The book is a collection of classic Russian short stories from authors you’ve probably heard of (Pushkin, Gogol, Turgenev, Dostoevsky, Chekhov) and a few you haven’t. It opens with Pushkin’s punchy ghost thriller, The Queen of Spades, where a soldier wants to get three mysterious winning cards from an old woman, and gets a spectral lesson in greed. Next, there’s Nikolai Gogol’s The Cloak, a deceptively simple story about a copy clerk who pinches pennies to buy a new winter coat—and then has it stolen, which kickstarts a bizarre turn toward the supernatural. Meanwhile, Chekhov contributes five pieces, all tackling ordinary life—illness, poverty, love—but trimming away any fluff so you back the characters within a paragraph. The big surprise is an untitled rarity from Fyodor Dostoevsky, following a gossipy set of flawed government clerks who spill secrets about each other. It’s the literary equivalent of a door slamming open in a quiet mansion.

Why You Should Read It

Everyone says those Russian males wrote heavy, doom-laden doorstops. And yeah, Fyodor can write a long dirge like no other. But the short forms show off how specific and how loud Russian voices felt. Gogol builds empathy about a clerk and a piece of clothing become so good that Dostoevsky famously groaned in envy and surprise after reading it! This edition reveals every writer scrap back poetic truth about class, sadness, guilt, and society’s slow crank over ordinary people anywhere — all tight lines and uneasy jokes. My main story-favorite was Pushkin's ghost and terrible fate twist though many love Chekhov for his subtle character-ay! No pointless pages here: in twenty minutes you finish a solid micro-novel.
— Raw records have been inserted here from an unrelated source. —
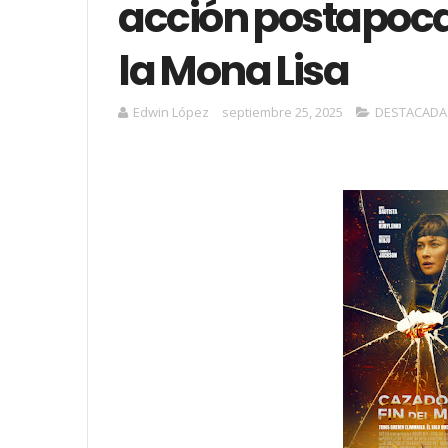
acción postapoca
la Mona Lisa
Edwin López
septiembre 25, 2025
DESTACADA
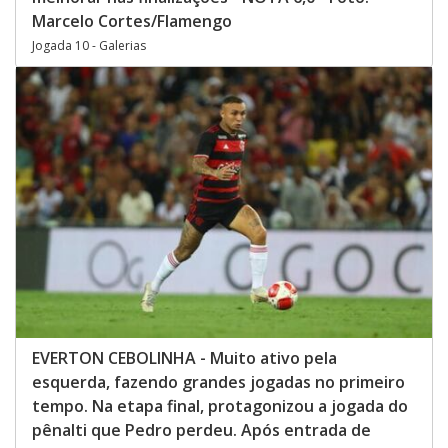
Marcelo Cortes/Flamengo
Jogada 10 - Galerias
EVERTON CEBOLINHA - Muito ativo pela
esquerda, fazendo grandes jogadas no primeiro
tempo. Na etapa final, protagonizou a jogada do
pênalti que Pedro perdeu. Após entrada de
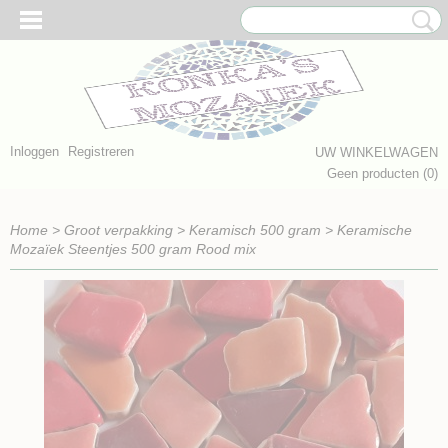
Inloggen
Registreren
UW WINKELWAGEN
Geen producten
(0)
Home
>
Groot verpakking
>
Keramisch 500 gram
>
Keramische
Mozaïek Steentjes 500 gram Rood mix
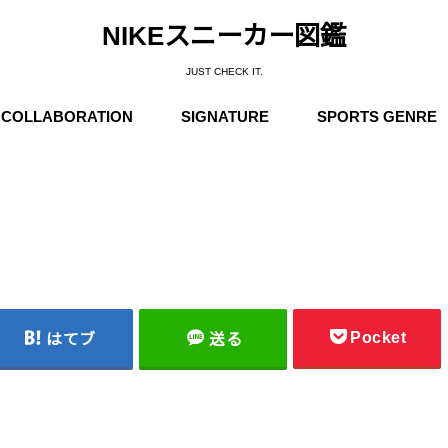
NIKEスニーカー図鑑
JUST CHECK IT.
COLLABORATION
SIGNATURE
SPORTS GENRE
Supreme
Stüssy
Off-White
Travis Scott
Fear of God
COMME des GARÇONS
Undercover
Fragment Design
Sacai
Others
Michael Jordan
Anfernee “Penny” Hardaway
Charles Barkley
Kobe Bryant
LeBron James
Kyrie Irving
Kevin Durant
Others
Basketball
Running
Skateboarding / N
Trainning
Soccer
Outdoor / NIKE A
Pocket
はてブ
送る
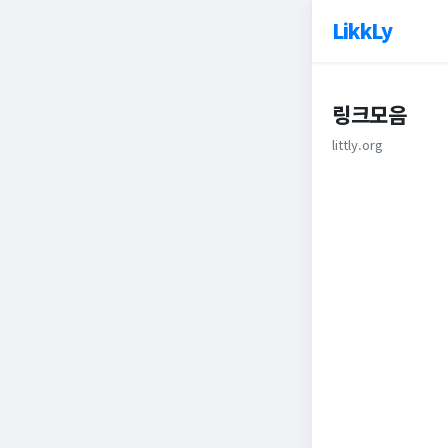
LikkLy
링크모음
littly.org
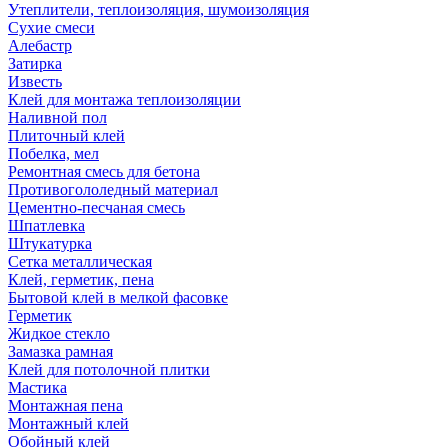
Утеплители, теплоизоляция, шумоизоляция
Сухие смеси
Алебастр
Затирка
Известь
Клей для монтажа теплоизоляции
Наливной пол
Плиточный клей
Побелка, мел
Ремонтная смесь для бетона
Противогололедный материал
Цементно-песчаная смесь
Шпатлевка
Штукатурка
Сетка металлическая
Клей, герметик, пена
Бытовой клей в мелкой фасовке
Герметик
Жидкое стекло
Замазка рамная
Клей для потолочной плитки
Мастика
Монтажная пена
Монтажный клей
Обойный клей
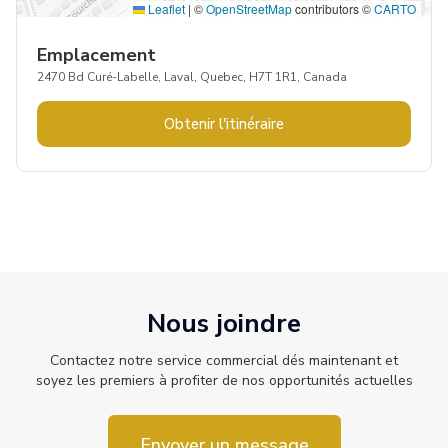
Leaflet
|
©
OpenStreetMap
contributors ©
CARTO
Emplacement
2470 Bd Curé-Labelle, Laval, Quebec, H7T 1R1, Canada
Obtenir l'itinéraire
Nous joindre
Contactez notre service commercial dés maintenant et
soyez les premiers à profiter de nos opportunités actuelles
Envoyer un message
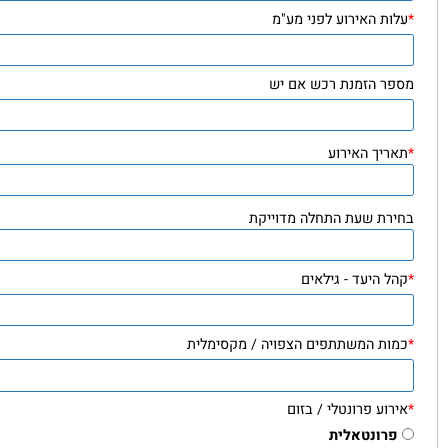
 / עוסק מורשה / תעודת זהות / מלכ"ר
ת האירוע לפני מע"מ
ר הזמנת רכש אם יש
יך האירוע
רת שעת התחלה מדוייקת
 היעד - גילאים
ות המשתתפים הצפויה / מקסימלית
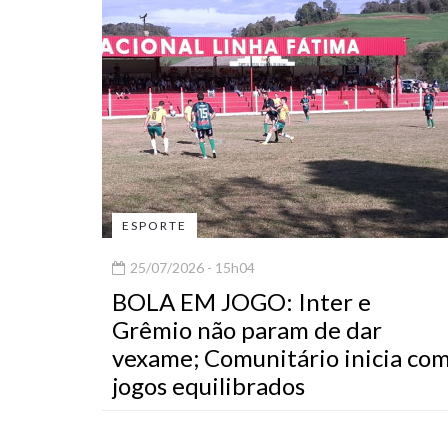
ESPORTE
25/07/2026 - 15h04
BOLA EM JOGO: Inter e
Grêmio não param de dar
vexame; Comunitário inicia co
jogos equilibrados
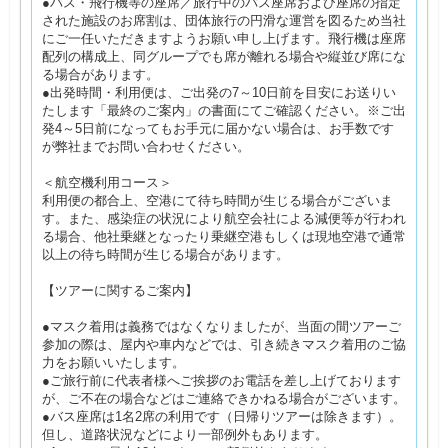
●バス・飛行機等の座席／旅行中のバス座席および座席の指定
された施設のお席割は、団体旅行の円滑な運営を図るため当社
にご一任いただきますようお願い申し上げます。飛行機は座席
配列の構成上、同グループでも席が離れる場合や縦並び席にな
る場合があります。
●出発時間・利用便は、ご出発の7～10日前を目安にお送りい
たします「最終のご案内」の書面にてご確認ください。※ご出
発4～5日前になってもお手元に届かない場合は、お手数です
が弊社までお問い合わせください。
＜航空機利用コース＞
利用便の都合上、空港にて待ち時間が生じる場合がございま
す。また、感染症の状況により航空会社による減便等が行われ
る場合、他社乗継となったり乗継空港もしくは現地空港で通常
以上の待ち時間が生じる場合があります。
【ツアーに関するご案内】
●マスク着用は義務ではなくなりましたが、当面の間ツアーご
参加の際は、屋内や車内などでは、引き続きマスク着用のご協
力をお願いいたします。
●ご旅行前に代表者様へご挨拶のお電話を差し上げております
が、ご不在の場合などはご連絡できかねる場合がございます。
●バス座席は1名2席の利用です（日帰りツアーは除きます）。
但し、道路状況などにより一部例外もあります。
Nothing better teaches the stress and emotion of duty vs. desire.

Final Verdict

Read this if you love quick, masterful stories—especially if you’re scared of diving into full-length epics. Great for beginners to classic literature but still golden for veteran readers (Dostoevsky once imitated an idea found here). Perfect winter reading, seriously. Yet try an October bundle under . No footnotes, just impact-and leave echo for later

🔖 Public Domain Notice

The copyright for this book has expired, making it public property. Feel free to use it for personal or commercial purposes.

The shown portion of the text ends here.